+++ RECORDS SHOWN +++

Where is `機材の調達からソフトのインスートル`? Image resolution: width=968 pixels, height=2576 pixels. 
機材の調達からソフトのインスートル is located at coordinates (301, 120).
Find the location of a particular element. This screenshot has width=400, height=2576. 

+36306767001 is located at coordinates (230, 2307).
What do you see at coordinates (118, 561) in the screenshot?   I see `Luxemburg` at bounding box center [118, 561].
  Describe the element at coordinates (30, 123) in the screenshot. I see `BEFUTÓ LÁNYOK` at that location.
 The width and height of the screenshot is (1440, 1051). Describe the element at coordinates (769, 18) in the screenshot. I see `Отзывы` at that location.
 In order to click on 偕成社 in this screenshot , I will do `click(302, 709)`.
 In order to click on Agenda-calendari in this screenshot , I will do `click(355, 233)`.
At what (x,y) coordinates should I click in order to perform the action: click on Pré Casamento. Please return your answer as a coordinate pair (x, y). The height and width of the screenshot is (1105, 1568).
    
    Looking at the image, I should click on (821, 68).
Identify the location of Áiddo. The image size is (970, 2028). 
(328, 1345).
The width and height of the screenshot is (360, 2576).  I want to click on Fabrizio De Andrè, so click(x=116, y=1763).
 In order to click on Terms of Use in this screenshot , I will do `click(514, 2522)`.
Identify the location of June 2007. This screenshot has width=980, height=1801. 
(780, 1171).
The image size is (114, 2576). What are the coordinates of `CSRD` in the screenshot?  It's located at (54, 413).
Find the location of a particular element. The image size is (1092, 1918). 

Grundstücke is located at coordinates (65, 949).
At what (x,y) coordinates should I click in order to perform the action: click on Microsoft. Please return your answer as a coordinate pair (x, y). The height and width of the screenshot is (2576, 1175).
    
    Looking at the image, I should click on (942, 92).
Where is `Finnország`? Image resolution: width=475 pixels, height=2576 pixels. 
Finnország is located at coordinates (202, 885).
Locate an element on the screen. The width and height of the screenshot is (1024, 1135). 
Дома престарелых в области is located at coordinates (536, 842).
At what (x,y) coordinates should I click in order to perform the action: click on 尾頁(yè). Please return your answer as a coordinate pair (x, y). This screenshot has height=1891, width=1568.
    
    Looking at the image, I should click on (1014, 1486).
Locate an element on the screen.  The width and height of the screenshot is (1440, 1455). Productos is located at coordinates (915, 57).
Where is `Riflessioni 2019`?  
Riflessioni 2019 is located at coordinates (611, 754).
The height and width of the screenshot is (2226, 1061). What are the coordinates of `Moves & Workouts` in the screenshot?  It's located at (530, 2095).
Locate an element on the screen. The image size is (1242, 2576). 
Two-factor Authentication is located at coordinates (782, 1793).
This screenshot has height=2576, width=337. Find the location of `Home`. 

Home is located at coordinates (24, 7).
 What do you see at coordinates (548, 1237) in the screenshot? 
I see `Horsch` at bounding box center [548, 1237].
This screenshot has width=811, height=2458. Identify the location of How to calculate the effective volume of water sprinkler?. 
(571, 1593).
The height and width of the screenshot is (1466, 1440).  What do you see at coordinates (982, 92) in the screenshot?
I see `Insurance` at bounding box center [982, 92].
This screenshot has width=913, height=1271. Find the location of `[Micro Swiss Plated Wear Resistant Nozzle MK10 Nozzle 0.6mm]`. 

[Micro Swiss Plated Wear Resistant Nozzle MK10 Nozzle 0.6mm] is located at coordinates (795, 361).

+++

(WORK INSTRUCTION): Set all of the entries down again, exactly as they were given.

(RESULT FOR THIS EXERCISE):
Where is `機材の調達からソフトのインスートル`? Image resolution: width=968 pixels, height=2576 pixels. 
機材の調達からソフトのインスートル is located at coordinates (301, 120).
Find the location of a particular element. This screenshot has width=400, height=2576. 

+36306767001 is located at coordinates (230, 2307).
What do you see at coordinates (118, 561) in the screenshot?   I see `Luxemburg` at bounding box center [118, 561].
  Describe the element at coordinates (30, 123) in the screenshot. I see `BEFUTÓ LÁNYOK` at that location.
 The width and height of the screenshot is (1440, 1051). Describe the element at coordinates (769, 18) in the screenshot. I see `Отзывы` at that location.
 In order to click on 偕成社 in this screenshot , I will do `click(302, 709)`.
 In order to click on Agenda-calendari in this screenshot , I will do `click(355, 233)`.
At what (x,y) coordinates should I click in order to perform the action: click on Pré Casamento. Please return your answer as a coordinate pair (x, y). The height and width of the screenshot is (1105, 1568).
    
    Looking at the image, I should click on (821, 68).
Identify the location of Áiddo. The image size is (970, 2028). 
(328, 1345).
The width and height of the screenshot is (360, 2576).  I want to click on Fabrizio De Andrè, so click(x=116, y=1763).
 In order to click on Terms of Use in this screenshot , I will do `click(514, 2522)`.
Identify the location of June 2007. This screenshot has width=980, height=1801. 
(780, 1171).
The image size is (114, 2576). What are the coordinates of `CSRD` in the screenshot?  It's located at (54, 413).
Find the location of a particular element. The image size is (1092, 1918). 

Grundstücke is located at coordinates (65, 949).
At what (x,y) coordinates should I click in order to perform the action: click on Microsoft. Please return your answer as a coordinate pair (x, y). The height and width of the screenshot is (2576, 1175).
    
    Looking at the image, I should click on (942, 92).
Where is `Finnország`? Image resolution: width=475 pixels, height=2576 pixels. 
Finnország is located at coordinates (202, 885).
Locate an element on the screen. The width and height of the screenshot is (1024, 1135). 
Дома престарелых в области is located at coordinates (536, 842).
At what (x,y) coordinates should I click in order to perform the action: click on 尾頁(yè). Please return your answer as a coordinate pair (x, y). This screenshot has height=1891, width=1568.
    
    Looking at the image, I should click on (1014, 1486).
Locate an element on the screen.  The width and height of the screenshot is (1440, 1455). Productos is located at coordinates (915, 57).
Where is `Riflessioni 2019`?  
Riflessioni 2019 is located at coordinates (611, 754).
The height and width of the screenshot is (2226, 1061). What are the coordinates of `Moves & Workouts` in the screenshot?  It's located at (530, 2095).
Locate an element on the screen. The image size is (1242, 2576). 
Two-factor Authentication is located at coordinates (782, 1793).
This screenshot has height=2576, width=337. Find the location of `Home`. 

Home is located at coordinates (24, 7).
 What do you see at coordinates (548, 1237) in the screenshot? 
I see `Horsch` at bounding box center [548, 1237].
This screenshot has width=811, height=2458. Identify the location of How to calculate the effective volume of water sprinkler?. 
(571, 1593).
The height and width of the screenshot is (1466, 1440).  What do you see at coordinates (982, 92) in the screenshot?
I see `Insurance` at bounding box center [982, 92].
This screenshot has width=913, height=1271. Find the location of `[Micro Swiss Plated Wear Resistant Nozzle MK10 Nozzle 0.6mm]`. 

[Micro Swiss Plated Wear Resistant Nozzle MK10 Nozzle 0.6mm] is located at coordinates (795, 361).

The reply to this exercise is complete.